─── Given entries

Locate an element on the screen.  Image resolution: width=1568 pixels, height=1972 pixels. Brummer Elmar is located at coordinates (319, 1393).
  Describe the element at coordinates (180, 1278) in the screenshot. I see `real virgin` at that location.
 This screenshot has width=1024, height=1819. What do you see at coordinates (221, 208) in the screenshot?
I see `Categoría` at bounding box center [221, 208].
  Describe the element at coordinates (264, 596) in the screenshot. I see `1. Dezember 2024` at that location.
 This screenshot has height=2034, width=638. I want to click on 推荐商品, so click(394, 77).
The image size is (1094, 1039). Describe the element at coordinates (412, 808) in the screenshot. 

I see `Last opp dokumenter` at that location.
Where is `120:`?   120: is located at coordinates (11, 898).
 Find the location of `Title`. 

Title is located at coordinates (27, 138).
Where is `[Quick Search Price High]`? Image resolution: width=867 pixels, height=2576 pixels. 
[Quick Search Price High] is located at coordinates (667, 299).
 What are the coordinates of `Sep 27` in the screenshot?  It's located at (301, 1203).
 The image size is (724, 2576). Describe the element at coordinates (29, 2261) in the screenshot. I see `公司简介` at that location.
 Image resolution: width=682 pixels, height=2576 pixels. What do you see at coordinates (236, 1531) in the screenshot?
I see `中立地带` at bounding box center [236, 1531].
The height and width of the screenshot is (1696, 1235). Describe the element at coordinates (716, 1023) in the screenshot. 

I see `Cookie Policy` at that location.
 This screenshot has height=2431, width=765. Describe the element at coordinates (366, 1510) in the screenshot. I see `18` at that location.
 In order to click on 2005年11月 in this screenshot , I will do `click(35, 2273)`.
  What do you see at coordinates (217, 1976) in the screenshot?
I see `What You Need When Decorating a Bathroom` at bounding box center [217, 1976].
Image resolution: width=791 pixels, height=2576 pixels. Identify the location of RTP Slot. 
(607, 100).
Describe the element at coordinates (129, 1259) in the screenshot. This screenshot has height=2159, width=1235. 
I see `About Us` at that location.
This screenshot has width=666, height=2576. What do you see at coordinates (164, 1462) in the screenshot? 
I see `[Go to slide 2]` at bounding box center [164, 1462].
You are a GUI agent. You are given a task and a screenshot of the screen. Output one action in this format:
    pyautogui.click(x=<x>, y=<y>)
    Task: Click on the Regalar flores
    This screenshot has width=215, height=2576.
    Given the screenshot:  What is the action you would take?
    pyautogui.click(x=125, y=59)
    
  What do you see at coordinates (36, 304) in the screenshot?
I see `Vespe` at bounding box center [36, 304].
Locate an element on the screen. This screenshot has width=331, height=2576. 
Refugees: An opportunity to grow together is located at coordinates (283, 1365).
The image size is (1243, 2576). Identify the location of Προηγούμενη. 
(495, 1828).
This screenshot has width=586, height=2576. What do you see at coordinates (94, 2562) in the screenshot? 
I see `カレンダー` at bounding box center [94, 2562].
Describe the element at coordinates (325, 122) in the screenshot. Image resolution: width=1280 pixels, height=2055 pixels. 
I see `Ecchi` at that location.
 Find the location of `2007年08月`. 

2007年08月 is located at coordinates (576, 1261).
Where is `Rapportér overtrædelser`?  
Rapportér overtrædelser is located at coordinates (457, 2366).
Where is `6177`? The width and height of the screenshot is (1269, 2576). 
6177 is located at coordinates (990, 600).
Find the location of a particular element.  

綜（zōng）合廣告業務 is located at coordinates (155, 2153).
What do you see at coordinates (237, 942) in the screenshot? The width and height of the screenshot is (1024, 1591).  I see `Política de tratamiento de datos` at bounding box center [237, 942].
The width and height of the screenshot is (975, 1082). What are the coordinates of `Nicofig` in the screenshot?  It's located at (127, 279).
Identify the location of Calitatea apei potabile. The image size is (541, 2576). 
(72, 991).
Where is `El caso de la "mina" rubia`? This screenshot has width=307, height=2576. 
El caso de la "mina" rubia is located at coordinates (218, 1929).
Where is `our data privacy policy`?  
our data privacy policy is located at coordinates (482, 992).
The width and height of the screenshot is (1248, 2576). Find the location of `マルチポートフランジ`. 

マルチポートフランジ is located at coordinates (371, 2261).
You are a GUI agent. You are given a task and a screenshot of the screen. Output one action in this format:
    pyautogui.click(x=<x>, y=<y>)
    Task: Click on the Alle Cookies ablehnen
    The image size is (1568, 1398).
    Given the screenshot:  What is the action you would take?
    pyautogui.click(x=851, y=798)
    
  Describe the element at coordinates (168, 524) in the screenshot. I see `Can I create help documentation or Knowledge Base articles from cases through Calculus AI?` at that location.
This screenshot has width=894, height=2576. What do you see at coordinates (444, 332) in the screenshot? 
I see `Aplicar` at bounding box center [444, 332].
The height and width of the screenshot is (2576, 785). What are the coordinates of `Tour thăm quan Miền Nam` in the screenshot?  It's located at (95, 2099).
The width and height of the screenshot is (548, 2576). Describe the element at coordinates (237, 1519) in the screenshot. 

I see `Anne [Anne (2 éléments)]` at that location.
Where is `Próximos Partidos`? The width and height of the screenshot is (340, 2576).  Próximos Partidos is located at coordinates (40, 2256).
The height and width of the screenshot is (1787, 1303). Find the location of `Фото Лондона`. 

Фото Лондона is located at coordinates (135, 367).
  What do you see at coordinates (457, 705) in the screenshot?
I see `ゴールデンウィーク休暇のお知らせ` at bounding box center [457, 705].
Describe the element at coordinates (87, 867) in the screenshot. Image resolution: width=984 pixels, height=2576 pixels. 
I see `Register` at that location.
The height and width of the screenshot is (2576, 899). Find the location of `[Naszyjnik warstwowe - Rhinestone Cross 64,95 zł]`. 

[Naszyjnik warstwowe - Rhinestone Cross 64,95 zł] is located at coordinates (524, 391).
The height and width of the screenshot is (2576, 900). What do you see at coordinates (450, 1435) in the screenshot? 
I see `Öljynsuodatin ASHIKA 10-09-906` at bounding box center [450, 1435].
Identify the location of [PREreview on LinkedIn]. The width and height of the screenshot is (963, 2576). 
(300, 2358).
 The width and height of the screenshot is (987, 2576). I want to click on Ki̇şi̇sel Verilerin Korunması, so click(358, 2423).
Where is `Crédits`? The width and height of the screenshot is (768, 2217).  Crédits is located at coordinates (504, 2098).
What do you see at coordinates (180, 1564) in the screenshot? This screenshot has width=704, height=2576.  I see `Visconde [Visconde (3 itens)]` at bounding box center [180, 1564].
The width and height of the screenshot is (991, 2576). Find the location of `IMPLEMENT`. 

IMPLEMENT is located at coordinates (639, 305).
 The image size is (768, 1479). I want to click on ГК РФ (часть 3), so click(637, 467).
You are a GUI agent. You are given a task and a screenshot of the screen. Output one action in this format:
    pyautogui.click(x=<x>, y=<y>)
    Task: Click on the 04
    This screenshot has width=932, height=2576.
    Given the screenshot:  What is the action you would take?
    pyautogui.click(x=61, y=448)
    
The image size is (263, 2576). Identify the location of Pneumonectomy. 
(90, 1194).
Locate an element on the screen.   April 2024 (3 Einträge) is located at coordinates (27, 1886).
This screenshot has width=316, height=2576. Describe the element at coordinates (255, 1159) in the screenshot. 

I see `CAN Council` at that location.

──────

:: Brief ::
Print, without alteration, only the lines above between the one holding "is (1269, 2576)." and the one holding "What do you see at coordinates (237, 942)", inclusive.

:: Answer to the problem ::
Where is `6177`? The width and height of the screenshot is (1269, 2576). 
6177 is located at coordinates (990, 600).
Find the location of a particular element.  

綜（zōng）合廣告業務 is located at coordinates (155, 2153).
What do you see at coordinates (237, 942) in the screenshot? The width and height of the screenshot is (1024, 1591).  I see `Política de tratamiento de datos` at bounding box center [237, 942].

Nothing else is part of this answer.